Getting started: the fundamentals of BNPL
The first step in any BNPL process is knowing who is going to be paying for the goods or services; after all, human interactions are the cornerstones of B2B sales channels — but the dynamics of engaging one another have shifted in an increasingly digital-centric, platform-driven economy. The fundamental process is the same: buyers contact sellers to request a quote and sellers prospect for new clients. What’s new, though, is that trade shows and industry events are now one of many settings and channels through which sales are transacted. It was much easier to know who your client was when you had frequent correspondence, office visits, and other physical interactions.
That potential disappears when a new-to-you company lands on your website. The anonymity factor is now a barrier to many organizations seeking online sales; it is also a risk that a good insurance partnership mitigates. For any insurer, it’s critical to provide a robust buyer identification system via application program interface (API) to help policyholders cross-reference buyers against both external identifiers and data in real time. Cross-referencing data provided by the buyer against the database of the insurer is key to mitigating buyer identification fraud, while still providing a low-friction onboarding journey.
The impact of real-time decision making
Manual credit processes often require hours, if not days, to gather data and make decisions. In e-commerce applications, buyers want to know they can pay in 30, 60, or 90-days at the time of order, not two or three days later. To drive a more seamless customer experience, providers should use API connections to front-end web portals and back office systems. This allows credit insurers and their policyholders to share data in real time and provide answers for the extension of credit terms in milliseconds.

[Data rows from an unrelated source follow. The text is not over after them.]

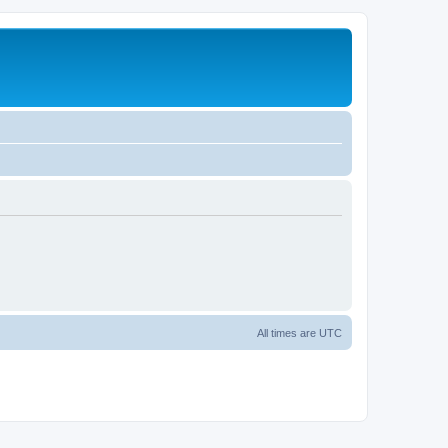
All times are
UTC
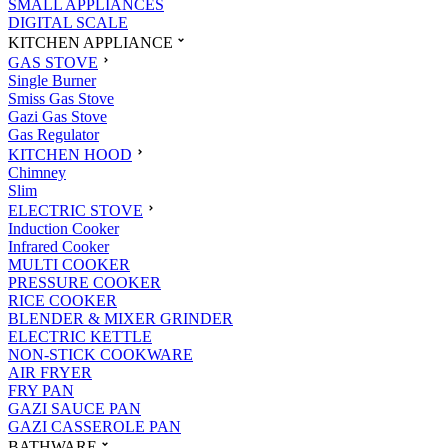
SMALL APPLIANCES
DIGITAL SCALE
KITCHEN APPLIANCE
GAS STOVE
Single Burner
Smiss Gas Stove
Gazi Gas Stove
Gas Regulator
KITCHEN HOOD
Chimney
Slim
ELECTRIC STOVE
Induction Cooker
Infrared Cooker
MULTI COOKER
PRESSURE COOKER
RICE COOKER
BLENDER & MIXER GRINDER
ELECTRIC KETTLE
NON-STICK COOKWARE
AIR FRYER
FRY PAN
GAZI SAUCE PAN
GAZI CASSEROLE PAN
BATHWARE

API-based policies can even be configured to provide coverage on a smaller initial transaction, while a larger credit line is being considered by the insurer and their client. Additionally, third-party BNPL providers, as well as merchants selling directly on their own website, can benefit from safe sales expansion, in addition to real-time alerts when a potential client may not actually be credit-worthy. Different user experiences can be presented based on a matrix of credit decisions allowing as many opportunities as possible to safely complete a new sale.
Digital solutions empower better customer relationships
BNPL providers and online merchants require bespoke digital solutions to address their unique digital needs. Carriers must adapt to a digital reality that anticipates and responds to the new realities governing policy structures and customer relationships. A significant portion of B2B e-commerce is non-recurring revenue. A customer may make one purchase from a website and not return for months, if ever again.

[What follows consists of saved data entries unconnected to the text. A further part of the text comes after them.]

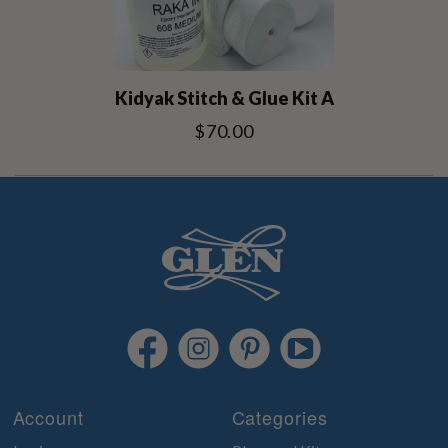
Kidyak Stitch & Glue Kit A
$70.00
Account
Categories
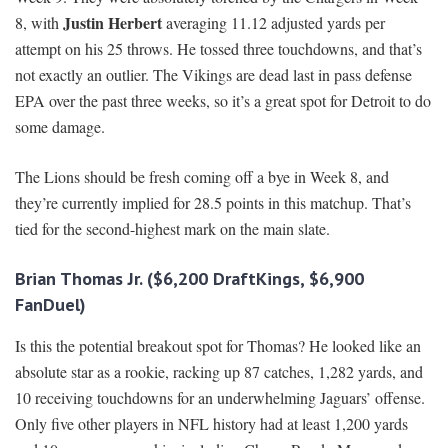
Justin Herbert
8, with
averaging 11.12 adjusted yards per
attempt on his 25 throws. He tossed three touchdowns, and that’s
not exactly an outlier. The Vikings are dead last in pass defense
EPA over the past three weeks, so it’s a great spot for Detroit to do
some damage.
The Lions should be fresh coming off a bye in Week 8, and
they’re currently implied for 28.5 points in this matchup. That’s
tied for the second-highest mark on the main slate.
Brian Thomas Jr. ($6,200 DraftKings, $6,900
FanDuel)
Is this the potential breakout spot for Thomas? He looked like an
absolute star as a rookie, racking up 87 catches, 1,282 yards, and
10 receiving touchdowns for an underwhelming Jaguars’ offense.
Only five other players in NFL history had at least 1,200 yards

The historic basis of established credit limits does not accurately reflect buyer behavior or seller needs in the BNPL ecosystem. Carriers must explore additional ways to anticipate new and emerging risks, as well as internal decision making, if they are to remain competitive in the BNPL space. A carrier’s internal systems should support the cutting-edge needs of the BNPL industry. Likewise, policy management teams must have a “tech-first” priority. While a two to three day response time on a credit limit may have been sufficient in the past, real-time solutions need real-time answers and reliable technology partners.
The offering of trade credit extends back to the ancient Egyptians and Sumerians. The concept of buying now and paying later is nothing new to the B2B space or to credit insurers; what is new is the need to provide immediate and reliable coverage with as little friction as possible.